I’ve had these exact struggles for many years and here’s a few ways I’ve dealt with it (in bullet points because those who have seen my posts may know I love a good bullet point list):
- Keeping my own separate plates, cups, cutlery etc. so that when I don’t wash it, it doesn’t affect anyone else.
- Keeping all my mess, including dirty dishes and laundry, in my room so it doesn’t affect anyone else.
- Not cooking things that use lots of pots and pans. At worst, my meals just came in a packet and the only thing I had to wash afterwards was a fork. I knew I wouldn’t be able to cope with the washing up so I avoided creating it in the first place.
- Cleaning communal areas as I go rather than as a general rule, e.g. Wiping kitchen surfaces after I’ve spilled something, rinsing the bath after I’ve had one, cleaning the sink after I drop some toothpaste in it etc. This also means my mess doesn’t affect anyone because in the communal areas, I’m not leaving any.
- Setting reminders for the chores I can’t lessen, like taking out the bins and emptying the washing machine. This one is still hard to follow but if you’ve made everything else as easy as possible for yourself, this may be do-able some of the time.
- Don’t berate yourself if you’re not consistently tidying and cleaning, just celebrate the times you are able to do it.
- He honest with your roommates about how much you struggle with things, but more importantly, assure them that you are taking steps to make changes and lessen the impact it has on them.

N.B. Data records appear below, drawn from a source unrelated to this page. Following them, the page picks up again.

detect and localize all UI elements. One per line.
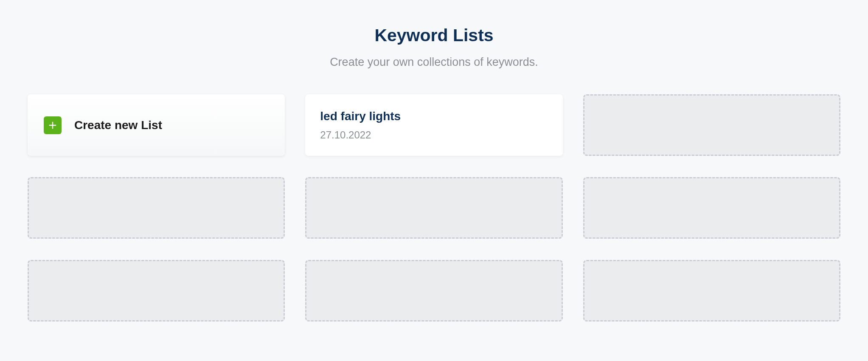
page-subtitle: Create your own collections of keywords.	[28, 56, 840, 69]
plus-icon	[44, 116, 62, 134]
empty-list-slot	[583, 260, 840, 322]
create-list-label: Create new List	[74, 118, 162, 132]
page-title: Keyword Lists	[28, 25, 840, 45]
empty-list-slot	[28, 177, 285, 239]
create-list-button[interactable]: Create new List	[28, 94, 285, 156]
empty-list-slot	[305, 177, 562, 239]
list-name: led fairy lights	[320, 110, 548, 123]
empty-list-slot	[28, 260, 285, 322]
empty-list-slot	[583, 177, 840, 239]
empty-list-slot	[305, 260, 562, 322]
keyword-list-card[interactable]: led fairy lights 27.10.2022	[305, 94, 562, 156]
lists-grid: Create new List led fairy lights 27.10.2…	[28, 94, 840, 322]
empty-list-slot	[583, 94, 840, 156]
list-date: 27.10.2022	[320, 129, 548, 141]
keyword-lists-page: Keyword Lists Create your own collection…	[0, 0, 868, 322]
page-header: Keyword Lists Create your own collection…	[28, 25, 840, 69]
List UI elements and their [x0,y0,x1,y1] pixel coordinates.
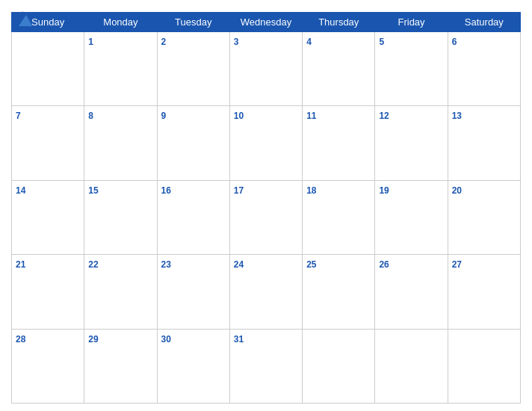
calendar-cell [12,32,84,106]
day-number: 13 [452,111,462,121]
calendar-cell: 18 [303,180,375,254]
calendar-cell [375,329,448,403]
weekday-header-wednesday: Wednesday [229,13,302,32]
day-number: 2 [161,37,167,47]
day-number: 24 [234,259,244,270]
week-row-1: 78910111213 [12,106,521,180]
day-number: 17 [234,185,244,196]
calendar-cell: 3 [229,32,302,106]
calendar-cell: 2 [157,32,229,106]
calendar-cell: 30 [157,329,229,403]
day-number: 28 [16,334,25,344]
calendar-cell: 23 [157,255,229,329]
day-number: 3 [234,37,239,47]
day-number: 26 [379,259,389,270]
day-number: 31 [234,334,244,344]
calendar-cell: 24 [229,255,302,329]
day-number: 10 [234,111,244,121]
day-number: 12 [379,111,389,121]
day-number: 18 [306,185,316,196]
calendar-cell: 22 [84,255,157,329]
calendar-table: SundayMondayTuesdayWednesdayThursdayFrid… [11,12,521,404]
weekday-header-tuesday: Tuesday [157,13,229,32]
calendar-cell: 31 [229,329,302,403]
calendar-cell: 27 [448,255,520,329]
day-number: 30 [161,334,171,344]
calendar-cell: 20 [448,180,520,254]
day-number: 29 [88,334,98,344]
day-number: 9 [161,111,167,121]
week-row-2: 14151617181920 [12,180,521,254]
day-number: 22 [88,259,98,270]
weekday-header-row: SundayMondayTuesdayWednesdayThursdayFrid… [12,13,521,32]
calendar-container: SundayMondayTuesdayWednesdayThursdayFrid… [0,0,532,411]
calendar-cell: 15 [84,180,157,254]
day-number: 27 [452,259,462,270]
weekday-header-saturday: Saturday [448,13,520,32]
calendar-cell: 9 [157,106,229,180]
day-number: 1 [88,37,93,47]
day-number: 23 [161,259,171,270]
day-number: 20 [452,185,462,196]
calendar-cell: 21 [12,255,84,329]
calendar-cell: 7 [12,106,84,180]
week-row-3: 21222324252627 [12,255,521,329]
calendar-cell [303,329,375,403]
day-number: 5 [379,37,384,47]
week-row-0: 123456 [12,32,521,106]
calendar-cell: 17 [229,180,302,254]
calendar-cell: 19 [375,180,448,254]
day-number: 6 [452,37,457,47]
day-number: 4 [306,37,312,47]
week-row-4: 28293031 [12,329,521,403]
day-number: 21 [16,259,25,270]
calendar-cell [448,329,520,403]
day-number: 7 [16,111,21,121]
calendar-cell: 16 [157,180,229,254]
logo-icon [11,7,34,30]
calendar-cell: 1 [84,32,157,106]
day-number: 25 [306,259,316,270]
calendar-cell: 11 [303,106,375,180]
weekday-header-friday: Friday [375,13,448,32]
calendar-cell: 8 [84,106,157,180]
calendar-cell: 12 [375,106,448,180]
calendar-cell: 26 [375,255,448,329]
weekday-header-thursday: Thursday [303,13,375,32]
day-number: 16 [161,185,171,196]
calendar-cell: 28 [12,329,84,403]
day-number: 19 [379,185,389,196]
weekday-header-monday: Monday [84,13,157,32]
calendar-cell: 13 [448,106,520,180]
calendar-cell: 6 [448,32,520,106]
day-number: 8 [88,111,93,121]
calendar-cell: 14 [12,180,84,254]
day-number: 15 [88,185,98,196]
calendar-cell: 4 [303,32,375,106]
day-number: 11 [306,111,316,121]
calendar-cell: 5 [375,32,448,106]
logo [11,7,35,30]
day-number: 14 [16,185,25,196]
calendar-cell: 10 [229,106,302,180]
calendar-cell: 29 [84,329,157,403]
calendar-cell: 25 [303,255,375,329]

It may not be practical, but if you keep your mess to your own room and not in the communal areas, your roommates will be more sympathetic. If you leave communal areas messy and dirty, people may take that the wrong way as a sign of disrespect and insult, regardless of what you say to the contrary.
Thanks for the tips! The problem actually is that we shared a bedroom as well, so all areas were communal areas. The only space that was “my own” was my closet or under the bed (which can still be seen by other people). I will be getting new roommates soon so I have a chance to start with good communication. They didn’t tell me which specific things to clean, just that I need to “keep the communal spaces clean.”
I also didn’t get to pick my roommates- they were chosen by my university. Another problem was them going to sleep before me so I couldn’t properly put my stuff away from the day before without waking them up.
I have had a very similar thing happen to me recently. My roommates decided they dont want to live with me anymore in university. I think at first it was upsetting for me because I didnt see it coming. Now I just try to do my best and put reminders for things that bother them and hope that I’ll eventually find roommates that understand the way I function. I was talking to my therapist today about this whole situation and she told me to create a list of how my brain makes living with other people more difficult or ways that I accidentally upset people because of my brain. She told me to talk to my roommates or write a letter about this and explain to them that its not that I am not trying its that my brain works differently and im not acting the way I do on purpose.
Its really a mismatched situation and no fault to you. Maybe asking the university for support in matching you up with nightowls. Potentially may help you catch up with your roommate duties. Good luck
I know it’s more expensive, but maybe you can discuss a single room as an accommodation for your ADHD, since it does make it difficult to live with others? Not sure they’d make that leap, but it might be worth a shot, especially since you’ve already had people move out over it. That’s a pain for the administrators since they have to find spots for those people and find new people to stick with you (unless you luck out and end up with an empty triple).